The problem is especially dire because of the way Facebook appears to help extremists recruit new followers: Johnson found, for example, that while pages spreading vaccine myths had fewer followers than factual pages, pages spreading falsehoods were higher in number, increasingly faster and increasingly linked to neutral pages where people did not yet have a clear inclination one way or another. If the trend continues, Johnson predicted that anti-vaccination rhetoric will dominate on the platform by 2030.

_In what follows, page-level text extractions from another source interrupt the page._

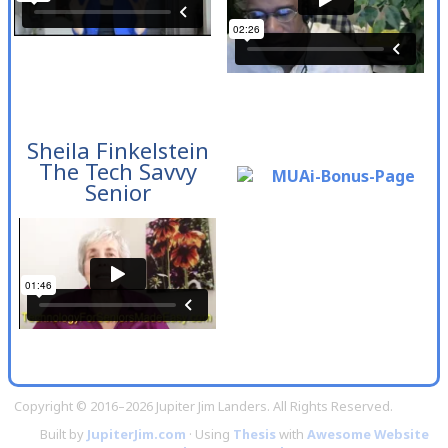
Sheila Finkelstein
The Tech Savvy
Senior
Copyright © 2016–2026 Jupiter Jim Landers. All Rights Reserved.
Built by
JupiterJim.com
· Using
Thesis
with
Awesome Website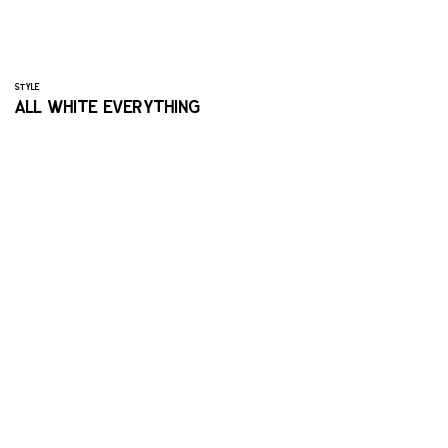
STYLE
ALL WHITE EVERYTHING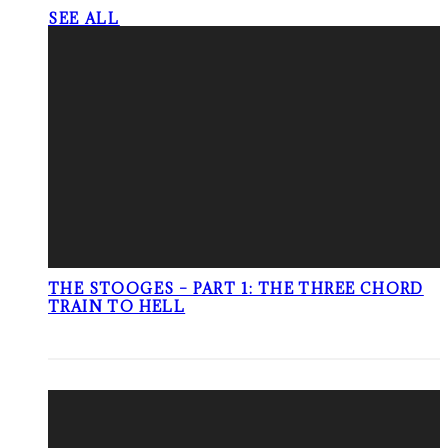
SEE ALL
THE STOOGES – PART 1: THE THREE CHORD
TRAIN TO HELL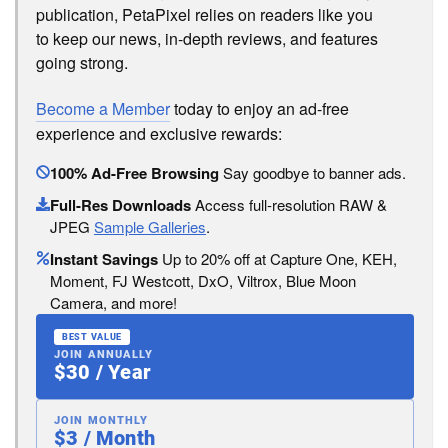
publication, PetaPixel relies on readers like you
to keep our news, in-depth reviews, and features
going strong.
Become a Member
today to enjoy an ad-free
experience and exclusive rewards:
100% Ad-Free Browsing
Say goodbye to banner ads.
Full-Res Downloads
Access full-resolution RAW &
JPEG
Sample Galleries
.
Instant Savings
Up to 20% off at Capture One, KEH,
Moment, FJ Westcott, DxO, Viltrox, Blue Moon
Camera, and more!
BEST VALUE
JOIN ANNUALLY
$30 / Year
JOIN MONTHLY
$3 / Month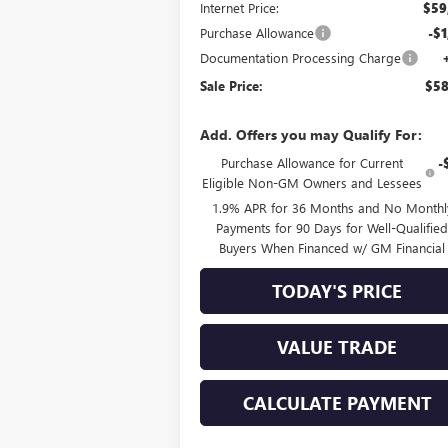
Internet Price:
$59
Purchase Allowance
-$1
Documentation Processing Charge
Sale Price:
$58
Add. Offers you may Qualify For:
Purchase Allowance for Current
-
Eligible Non-GM Owners and Lessees
1.9% APR for 36 Months and No Monthl
Payments for 90 Days for Well-Qualifie
Buyers When Financed w/ GM Financial
TODAY'S PRICE
VALUE TRADE
CALCULATE PAYMENT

Experts have also raised questions about some of the tactics Facebook has implemented in response to Covid-19 misinformation. After deleting a false post about the pandemic, Facebook places a generic message with links to the WHO myth website in the feeds of any users who “liked” or commented on it. Experts — including the researchers whose studies Facebook said it based its strategy on — said they believe Facebook misinterpreted its work. Rather than placing a generic post at the top of users’ feeds, experts favored more direct messages to users that included specific corrections to the falsehood.

For policymakers to comprehensively address the problem of disinformation on social media, Johnson said they need a research-oriented guide that details where extremists are making connections online and how they are recruiting more moderate or undecided individuals.

“You won’t win this battle if you don’t have a map of the battlefield,” Johnson said.